- Directed by: Emanuel Gregers
- Written by: Fleming Lynge
- Starring: Lilian Ellis
- Cinematography: Valdemar Christensen
- Music by: Kai Normann Andersen
- Release date: 2 August 1941;
- Running time: 94 minutes
- Country: Denmark
- Language: Danish

= Alle gaar rundt og forelsker sig =

Alle gaar rundt og forelsker sig is a Danish 1941 Operetta film directed by Emanuel Gregers. The film was produced by Nordisk Film.

== Plot ==
It is a bet that sets the action in motion. In the Central Theatre's corduroy wardrobe, an extremely lively discussion arises one evening between the beautiful and energetic Mette Madsen and her comrades. The girls have, as usual, discussed the problem with men, and Oda, a beautiful girl, full of sex appeal, claims that Mette, who by the way is an excellent chairman of the Kordamers' organization, is completely devoid of "oomph" and does not exercise any attraction to men. The bet is made and the three "victims", who must of course be unmarried, are chosen from the phone book.

== Cast ==
- Lilian Ellis – Mette Madsen
- Erika Voigt – Mette's mother, Cordelia
- Hans Kurt – Frits Olsen
- Valdemar Møller – F. Olsen (Frits' father)
- Peter Malberg – Ludvig Bøgholm
- Erling Schroeder – Erik Sommer
- Sigurd Langberg – Mr. Sommer (Erik's father)
- Sigrid Horne-Rasmussen – Oda Holm
- Svend Bille – Theatre director Holgersen
- Petrine Sonne – Johanne Mikkelsen
- Paul Holck Hofmann – Regissør
- Marie Niedermann – Gormsen
- Minna Jørgensen – Frk.

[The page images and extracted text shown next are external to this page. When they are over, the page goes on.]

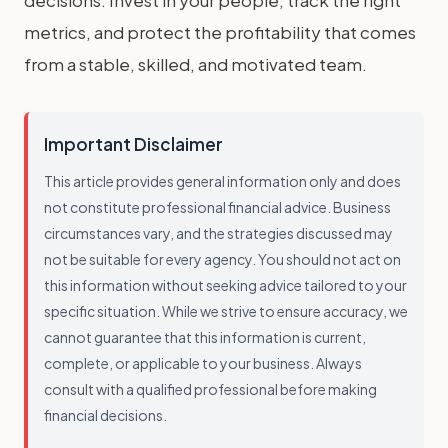
decisions. Invest in your people, track the right
metrics, and protect the profitability that comes
from a stable, skilled, and motivated team.
Important Disclaimer
This article provides general information only and does
not constitute professional financial advice. Business
circumstances vary, and the strategies discussed may
not be suitable for every agency. You should not act on
this information without seeking advice tailored to your
specific situation. While we strive to ensure accuracy, we
cannot guarantee that this information is current,
complete, or applicable to your business. Always
consult with a qualified professional before making
financial decisions.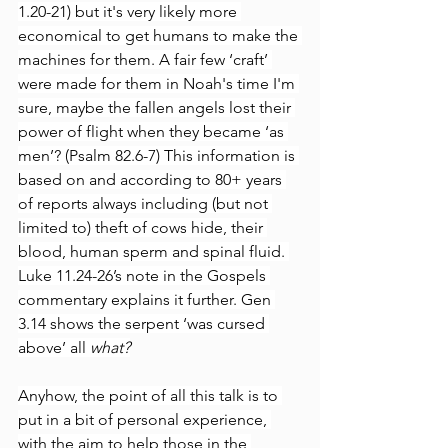
1.20-21) but it's very likely more 
economical to get humans to make the 
machines for them. A fair few ‘craft’ 
were made for them in Noah's time I'm 
sure, maybe the fallen angels lost their 
power of flight when they became ‘as 
men’? (Psalm 82.6-7) This information is 
based on and according to 80+ years 
of reports always including (but not 
limited to) theft of cows hide, their 
blood, human sperm and spinal fluid. 
Luke 11.24-26’s note in the Gospels 
commentary explains it further. Gen 
3.14 shows the serpent ‘was cursed 
above’ all 
what?
Anyhow, the point of all this talk is to 
put in a bit of personal experience, 
with the aim to help those in the 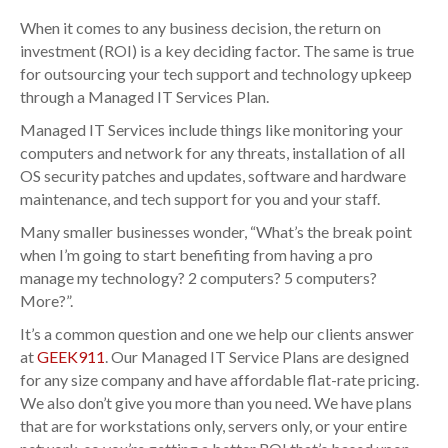
When it comes to any business decision, the return on
investment (ROI) is a key deciding factor. The same is true
for outsourcing your tech support and technology upkeep
through a Managed IT Services Plan.
Managed IT Services include things like monitoring your
computers and network for any threats, installation of all
OS security patches and updates, software and hardware
maintenance, and tech support for you and your staff.
Many smaller businesses wonder, “What’s the break point
when I’m going to start benefiting from having a pro
manage my technology? 2 computers? 5 computers?
More?”.
It’s a common question and one we help our clients answer
at
GEEK911
. Our Managed IT Service Plans are designed
for any size company and have affordable flat-rate pricing.
We also don’t give you more than you need. We have plans
that are for workstations only, servers only, or your entire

Storm
- Clara Schwartz – Fru Sommer
- Asta Hansen – Vera
- Lillian Forum-Hansen – Korpige
- Jeanne Darville – Korpige
- Tudlik Johansen – Korpige
- Victor Cornelius – Sanger
- Gudrun Ringheim – Korpige
- Else Kordt – Kordt Sisters
- Inga Kordt – Kordt Sisters
- Grete Kordt – Kordt Sisters
- Lisa Haidt – Sangerinde i starten, korpige
- Sonja Steincke Sangerinde i starten, korpige
- Maj Dam – Korpige
- Valsø Holm – Sporvognspassager
- Ruth Saabye – Korpige
- Gunnar Bigum – Gæst i teaterkatten der truer Frits
- Henry Nielsen – Receptionist
- Asta Esper Andersen – Sporvognspassager
- Ejner Bjørkmann – Tubaspiller i sporvogn
- Kay Abrahamsen – Mettes sangpartner
- Gunnar Strømvad – Dansende gæst i Teaterkatten
- Eik Koch – Dansende gæst i Teaterkatten

== Music ==
The title song Alle går rundt og forelsker sig, with lyrics by Børge Müller, was one of a group of 12 songs by Kai Normann Andersen that was included in the Danish Culture Canon.